St Maximus the Confessor
(Commemorated 13th August)

In a world where leaders turn their backs on our faith in the interests of “just getting along” Saint Maximus the Confessor is a moving example of how a wise, steadfast servant of the Church can defend our faith despite unimaginable pressures.

Born in 580 and receiving an exemplary education in philosophy, mathematics and the sciences, Maximus rose to become a powerful Court official. However he eventually forsook the secular positions in the world to embrace the life of a simple monk, where he was able cultivate his special gifts in combining his worldly knowledge with his true love: Theology.
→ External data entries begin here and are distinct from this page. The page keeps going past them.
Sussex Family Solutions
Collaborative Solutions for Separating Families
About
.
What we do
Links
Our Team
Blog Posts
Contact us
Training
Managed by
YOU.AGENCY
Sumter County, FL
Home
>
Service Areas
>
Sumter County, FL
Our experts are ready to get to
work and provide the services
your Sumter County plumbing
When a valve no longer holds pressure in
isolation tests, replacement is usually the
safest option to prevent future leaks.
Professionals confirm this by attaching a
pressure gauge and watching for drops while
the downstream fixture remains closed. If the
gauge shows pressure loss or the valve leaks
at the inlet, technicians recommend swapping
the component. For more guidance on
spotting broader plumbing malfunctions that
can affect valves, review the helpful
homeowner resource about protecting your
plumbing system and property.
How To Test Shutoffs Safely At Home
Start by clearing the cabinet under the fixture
Sadly both the Byzantine Emperor and the Bishops of the time were embracing a new heresy called “Monotheletism”, claiming that Jesus had only one will, a divine will. Their stance was largely politically motivated, to protect national security, as the Church of the East had fallen away into heresy and the Emperor needed everyone to “just get along”.

Maximus rejected this heresy declaring that as Christ is both God and human he has a divine will and a human will. This truth cannot be sold off in the interests of “just getting along”, or political expediency. He fearlessly debated this and won over countless people throughout the empire, despite what powerful politicians and misguided bishops espoused.
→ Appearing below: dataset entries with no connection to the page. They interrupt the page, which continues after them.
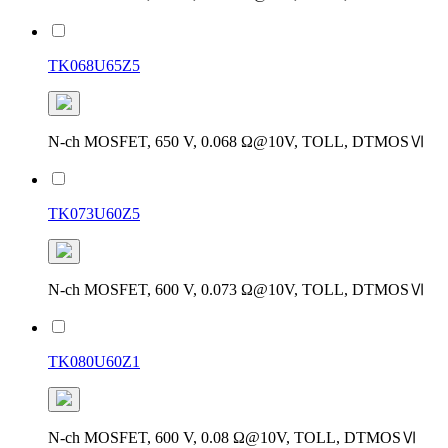
TK068U65Z5
N-ch MOSFET, 650 V, 0.068 Ω@10V, TOLL, DTMOSⅥ
TK073U60Z5
N-ch MOSFET, 600 V, 0.073 Ω@10V, TOLL, DTMOSⅥ
TK080U60Z1
N-ch MOSFET, 600 V, 0.08 Ω@10V, TOLL, DTMOSⅥ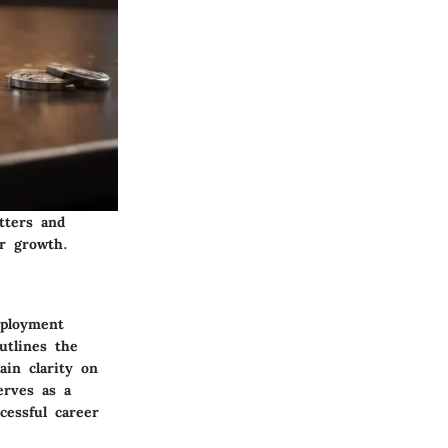
tters and
r growth.
mployment
utlines the
ain clarity on
erves as a
cessful career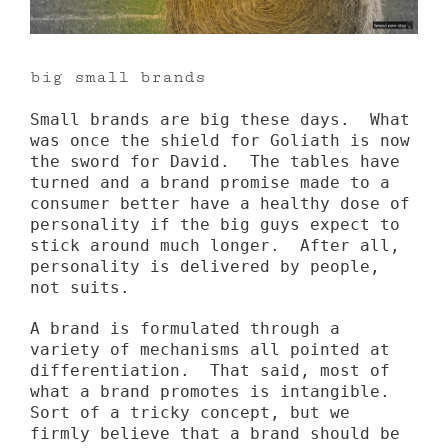
big small brands
Small brands are big these days. What
was once the shield for Goliath is now
the sword for David. The tables have
turned and a brand promise made to a
consumer better have a healthy dose of
personality if the big guys expect to
stick around much longer. After all,
personality is delivered by people,
not suits.
A brand is formulated through a
variety of mechanisms all pointed at
differentiation. That said, most of
what a brand promotes is intangible.
Sort of a tricky concept, but we
firmly believe that a brand should be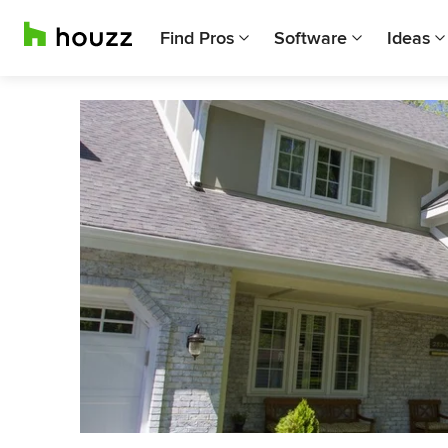
Find Pros
Software
Ideas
Becoming so feared and hated for this effective resistance, he was dragged through several kangaroo courts and repeatedly convicted of “heresy”. These public trials of persecution all failed to stop him. In desperation, the Byzantine emperor had Maximus’ tongue and writing hand cut off, and he exiled him to the edges of the empire. It was there, imprisoned, where Maximus fell asleep in the Lord.

His glorious struggles were not in vain: Maximus’ teachings survived and spread, and almost twenty years later he was completely exonerated and his theology upheld in the Third Ecumenical Council of Constantinople. His countless works are still treasured and studied by Christians throughout the world today. We commemorate his memory on 21 January and 13 August, the day he fell asleep.